Geese on Erickson Field to be charged fee for housing

Geese on Erickson Field to be charged fee for housing

Happy April Fools’ Day! You are reading an article written for our April Fools’ edition of the newspaper, The Deceiver. This is a work of satire.

Nearly everyone who has walked past Erickson Field this semester has noticed two geese lounging in the grass, looking for bugs to eat and occasionally waddling close enough to the sidewalk to make students nervous. It seems as though they have claimed the field for themselves, forcing the rest of the geese at the University of Maryland, Baltimore County to flock near the library pond and prevent students from sitting nearby, in fear of attack.

As the geese relax close to Erickson Hall and the Office of Residential Life, it was inevitable that Reslife staff would eventually notice the freeloaders and be forced to make an executive decision on how to handle the situation.
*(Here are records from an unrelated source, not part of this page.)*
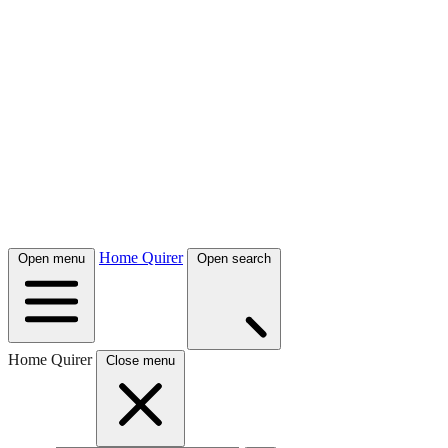
Home Quirer
Open menu
Open search
Home Quirer
Close menu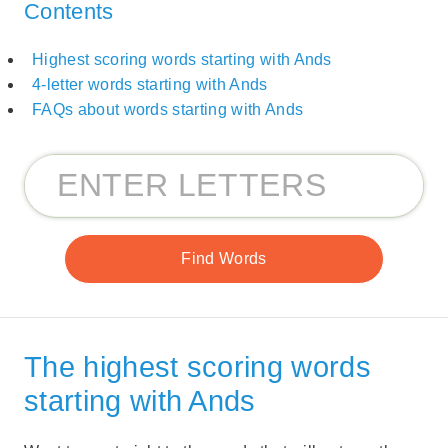
Contents
Highest scoring words starting with Ands
4-letter words starting with Ands
FAQs about words starting with Ands
The highest scoring words
starting with Ands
John Fox, the Director of UMBC Residential Life, notes the unfairness of letting the geese live on the field. “The geese will be charged a housing fee for the semester,” Fox confirmed, adding, “it’s just unfair for students to be paying thousands to live on campus when others are cheating the system like this.”

An anonymous student has claimed that he too will be moving onto Erickson Field to finish up the semester. “If I had known we could live on the field for free, I would have done this freshman year,” the student complained, noting the high price he has paid for housing throughout his college experience. When asked about his reservations for living with two members of a different species, he boasted that he has no fears. “I did random rooming for this year anyway,” he said. “I probably have more in common with these guys than the people Reslife matched me with.”
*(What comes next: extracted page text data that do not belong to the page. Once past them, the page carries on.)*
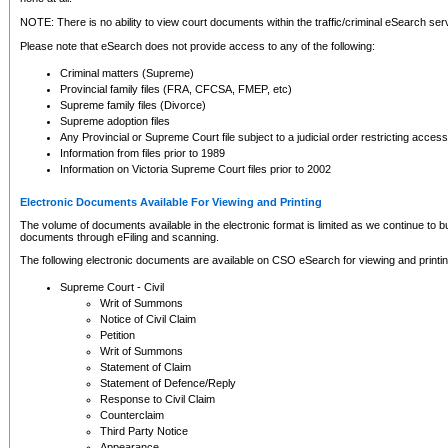
NOTE: There is no ability to view court documents within the traffic/criminal eSearch ser
Please note that eSearch does not provide access to any of the following:
Criminal matters (Supreme)
Provincial family files (FRA, CFCSA, FMEP, etc)
Supreme family files (Divorce)
Supreme adoption files
Any Provincial or Supreme Court file subject to a judicial order restricting access
Information from files prior to 1989
Information on Victoria Supreme Court files prior to 2002
Electronic Documents Available For Viewing and Printing
The volume of documents available in the electronic format is limited as we continue to bui
documents through eFiling and scanning.
The following electronic documents are available on CSO eSearch for viewing and printin
Supreme Court - Civil
Writ of Summons
Notice of Civil Claim
Petition
Writ of Summons
Statement of Claim
Statement of Defence/Reply
Response to Civil Claim
Counterclaim
Third Party Notice
Appearance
On campus, rumors have circulated that Reslife has begun to interview for Residential Assistants for Erickson Field for the next academic year. Fox confirmed these allegations in an interview, noting some of the applicants, all of whom are geese, have shown real potential. “We’re hopeful to add some diversity to the RA staff next year by these additions to the team,” Fox stated. Current RAs are nervous about losing their jobs to birds. “What’s next? The squirrels? This is completely ridiculous,” an anonymous RA commented.

It is clear that big changes are coming to UMBC’s residential life next semester. Questions still remain regarding pricing for housing on Erickson Field, how to house the geese looking to live in other residence halls and guidelines for other species wishing to live on campus.